(Given data):
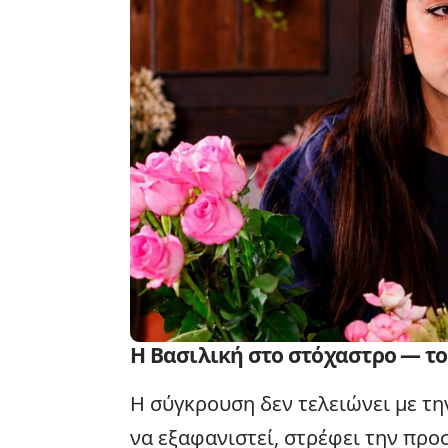
Η Βασιλική στο στόχαστρο — τ
Η σύγκρουση δεν τελειώνει με τη
να εξαφανιστεί, στρέφει την προ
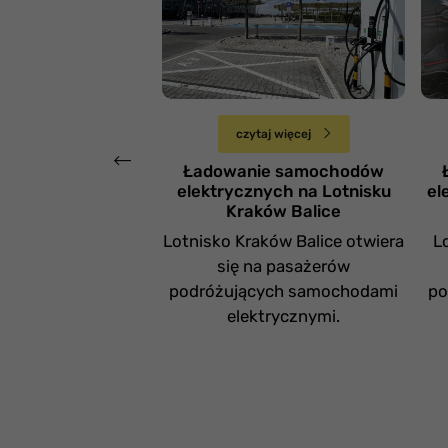
aut elektrycznych na
Z
Lotnisku Kraków
a
Balice
L
Poniedziałek 14 października
czytaj więcej
Ładowanie samochodów
elektrycznych na Lotnisku
el
Kraków Balice
Lotnisko Kraków Balice otwiera
L
się na pasażerów
podróżujących samochodami
po
elektrycznymi.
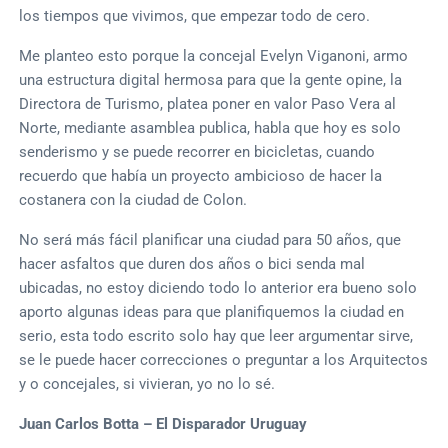
los tiempos que vivimos, que empezar todo de cero.
Me planteo esto porque la concejal Evelyn Viganoni, armo
una estructura digital hermosa para que la gente opine, la
Directora de Turismo, platea poner en valor Paso Vera al
Norte, mediante asamblea publica, habla que hoy es solo
senderismo y se puede recorrer en bicicletas, cuando
recuerdo que había un proyecto ambicioso de hacer la
costanera con la ciudad de Colon.
No será más fácil planificar una ciudad para 50 años, que
hacer asfaltos que duren dos años o bici senda mal
ubicadas, no estoy diciendo todo lo anterior era bueno solo
aporto algunas ideas para que planifiquemos la ciudad en
serio, esta todo escrito solo hay que leer argumentar sirve,
se le puede hacer correcciones o preguntar a los Arquitectos
y o concejales, si vivieran, yo no lo sé.
Juan Carlos Botta – El Disparador Uruguay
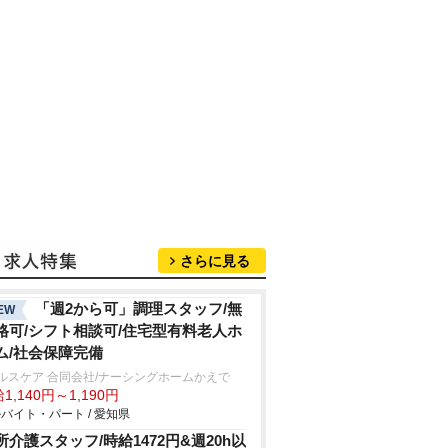
さらに見る
「週2から可」調理スタッフ/無
EW
格可/シフト相談可/住宅型有料老人ホ
ム/社会保障完備
ルスケア 合同会社/ナーシングホームかえで
1,140円～1,190円
バイト・パート / 愛知県
所介護スタッフ/時給1472円&週20h以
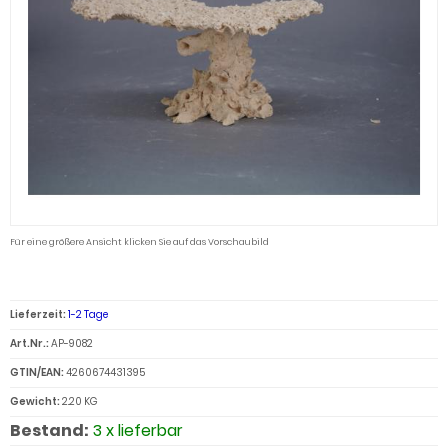
Für eine größere Ansicht klicken Sie auf das Vorschaubild
Lieferzeit:
1-2 Tage
Art.Nr.:
AP-9082
GTIN/EAN:
4260674431395
Gewicht:
2.20 KG
Bestand:
3 x lieferbar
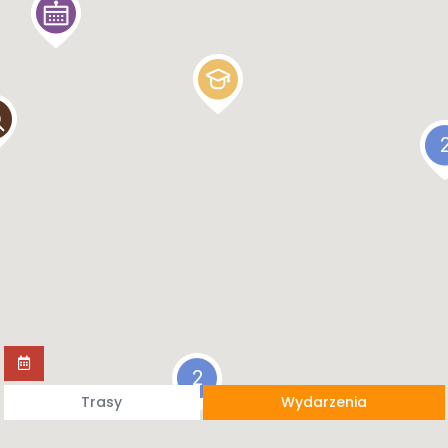
2
Trasy
Wydarzenia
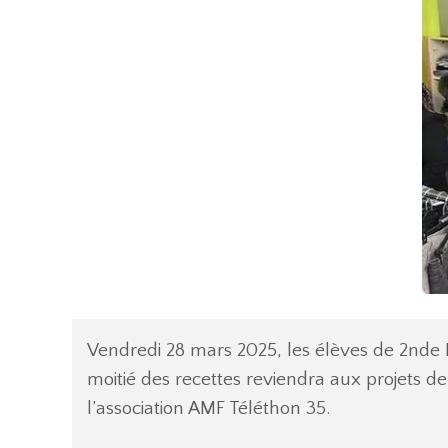
Vendredi 28 mars 2025, les élèves de 2nde MRC
moitié des recettes reviendra aux projets de
l’association AMF Téléthon 35.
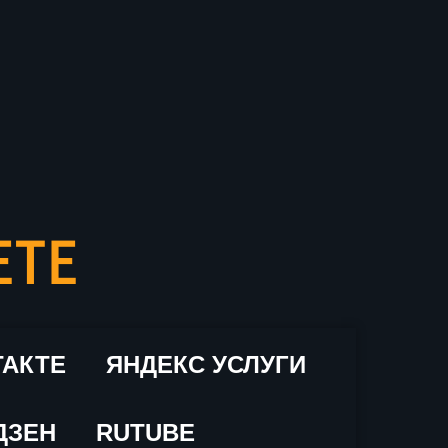
ЕТЕ
ТАКТЕ
ЯНДЕКС УСЛУГИ
ДЗЕН
RUTUBE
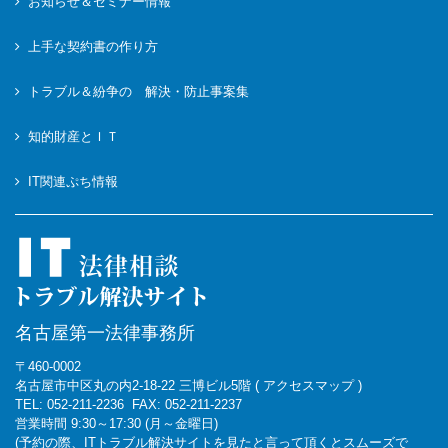
お知らせ＆セミナー情報
上手な契約書の作り方
トラブル＆紛争の 解決・防止事案集
知的財産とＩＴ
IT関連ぷち情報
名古屋第一法律事務所
〒460-0002
名古屋市中区丸の内2-18-22 三博ビル5階
(
アクセスマップ
)
TEL: 052-211-2236
FAX: 052-211-2237
営業時間 9:30～17:30 (月～金曜日)
(予約の際、ITトラブル解決サイトを見たと言って頂くとスムーズで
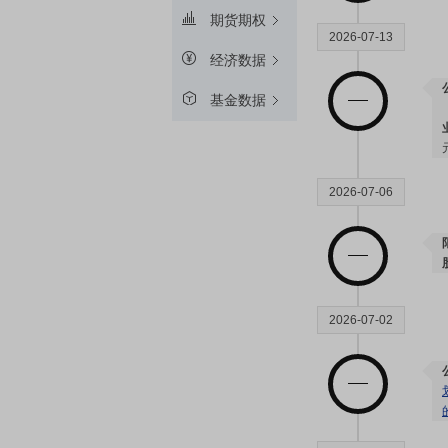
期货期权
2026-07-13
经济数据
基金数据
2026-07-06
2026-07-02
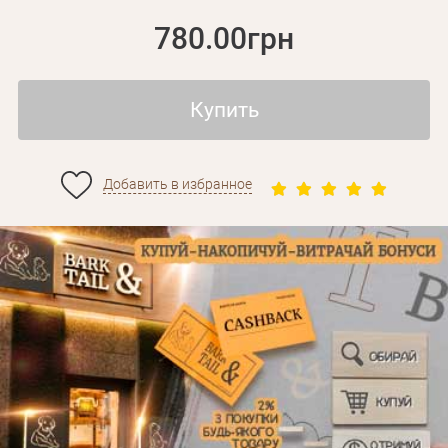
780.00грн
Купить
Добавить в избранное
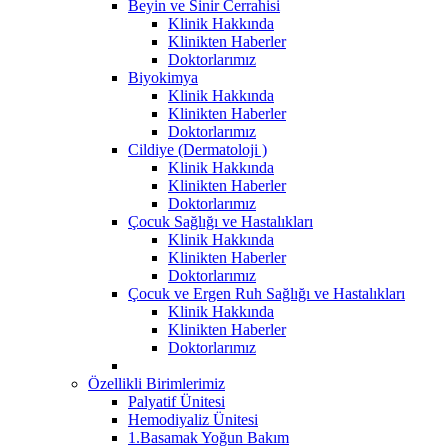
Beyin ve Sinir Cerrahisi
Klinik Hakkında
Klinikten Haberler
Doktorlarımız
Biyokimya
Klinik Hakkında
Klinikten Haberler
Doktorlarımız
Cildiye (Dermatoloji )
Klinik Hakkında
Klinikten Haberler
Doktorlarımız
Çocuk Sağlığı ve Hastalıkları
Klinik Hakkında
Klinikten Haberler
Doktorlarımız
Çocuk ve Ergen Ruh Sağlığı ve Hastalıkları
Klinik Hakkında
Klinikten Haberler
Doktorlarımız
Özellikli Birimlerimiz
Palyatif Ünitesi
Hemodiyaliz Ünitesi
1.Basamak Yoğun Bakım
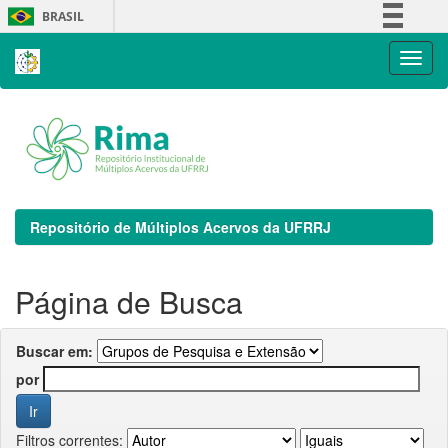
Skip
BRASIL
navigation
Simplifique!
Comunica BR
Participe
Acesso à informação
Legislação
Canais
Repositório de Múltiplos Acervos da UFRRJ
Página de Busca
Buscar em:
por
Filtros correntes:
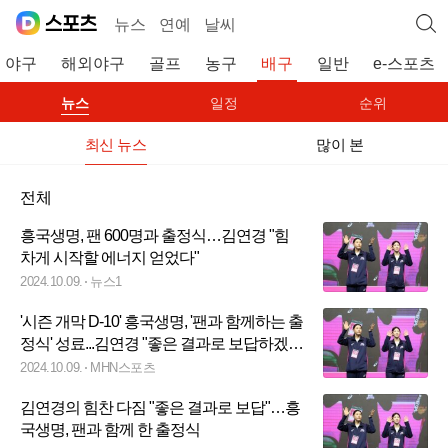
뉴스
연예
날씨
야구
해외야구
골프
농구
배구
일반
e-스포츠
뉴스
일정
순위
최신 뉴스
많이 본
전체
흥국생명, 팬 600명과 출정식…김연경 "힘
차게 시작할 에너지 얻었다"
2024.10.09.
뉴스1
'시즌 개막 D-10' 흥국생명, '팬과 함께하는 출
정식' 성료...김연경 "좋은 결과로 보답하겠
다"
2024.10.09.
MHN스포츠
김연경의 힘찬 다짐 "좋은 결과로 보답"…흥
국생명, 팬과 함께 한 출정식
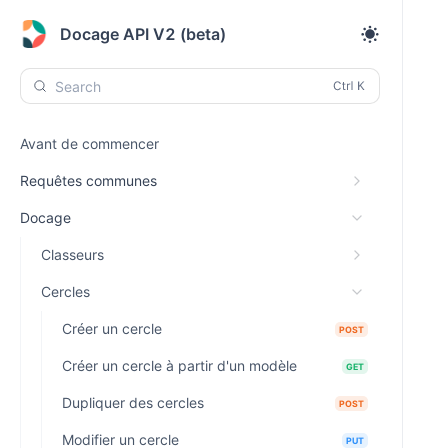
Docage API V2 (beta)
Search
Avant de commencer
Requêtes communes
Docage
Classeurs
Cercles
Créer un cercle
POST
Créer un cercle à partir d'un modèle
GET
Dupliquer des cercles
POST
Modifier un cercle
PUT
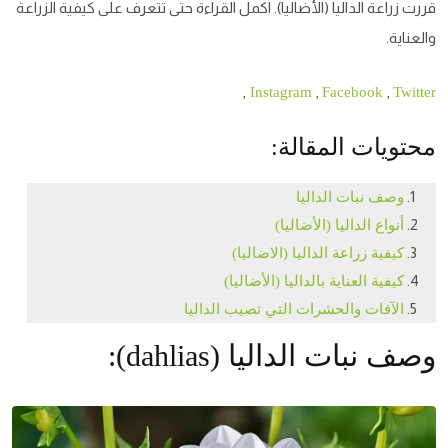
قررت زراعة الداليا (الأضاليا). اكمل القراءة حتى تتعرف على كيفية الزراعة
والعناية.
,
,
,
Instagram
Facebook
Twitter
محتويات المقالة:
وصف نبات الداليا
أنواع الداليا (الأضاليا)
كيفية زراعة الداليا (الاضاليا)
كيفية العناية بالداليا (الأضاليا)
الآفات والحشرات التي تصيب الداليا
وصف نبات الداليا (dahlias):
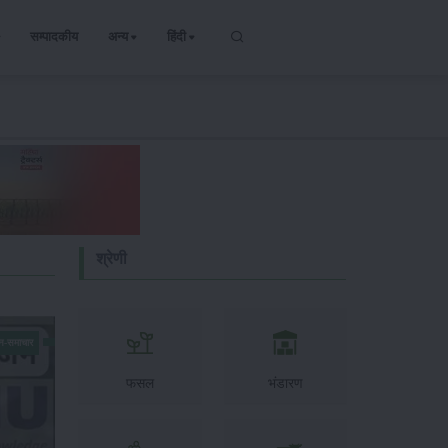
सम्पादकीय
अन्य
हिंदी
श्रेणी
न-समाचार
फसल
भंडारण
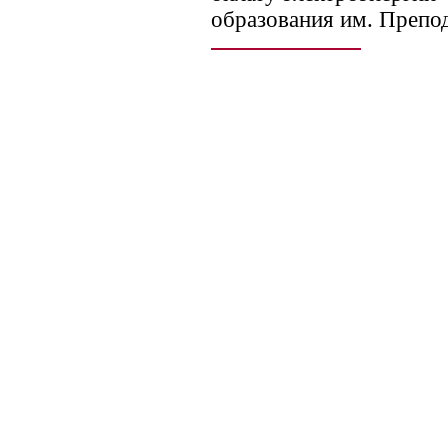
образования им. Препо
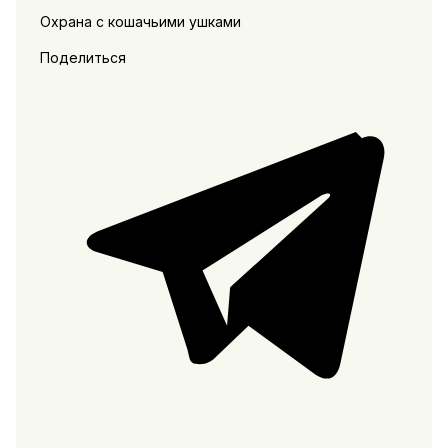
Охрана с кошачьими ушками
Поделиться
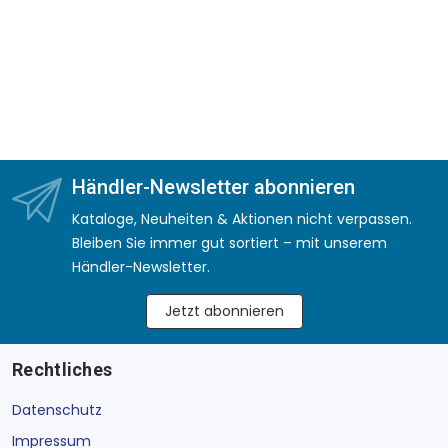
Händler-Newsletter abonnieren
Kataloge, Neuheiten & Aktionen nicht verpassen.
Bleiben Sie immer gut sortiert – mit unserem
Händler-Newsletter.
Jetzt abonnieren
Rechtliches
Datenschutz
Impressum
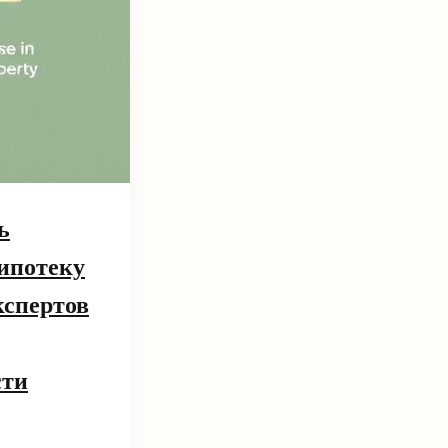
ь
 ипотеку
кспертов
сти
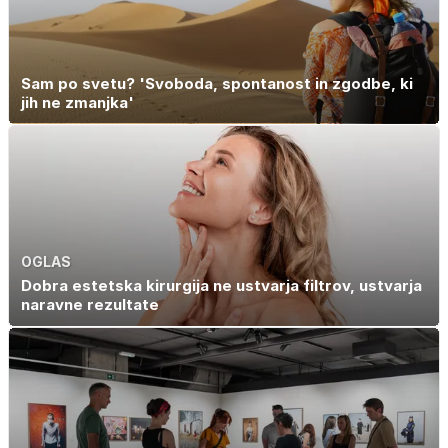
Sam po svetu? 'Svoboda, spontanost in zgodbe, ki
jih ne zmanjka'
OGLAS
Dobra estetska kirurgija ne ustvarja filtrov, ustvarja
naravne rezultate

(About this exercise): An exact copy of the lines from the one with "Datenschutz" through the last line of the records, inclusive, is required, with all pictures left out.

(Exercise response):
Datenschutz
Impressum
ь
 ипотеку
кспертов
сти
Sam po svetu? 'Svoboda, spontanost in zgodbe, ki
jih ne zmanjka'
OGLAS
Dobra estetska kirurgija ne ustvarja filtrov, ustvarja
naravne rezultate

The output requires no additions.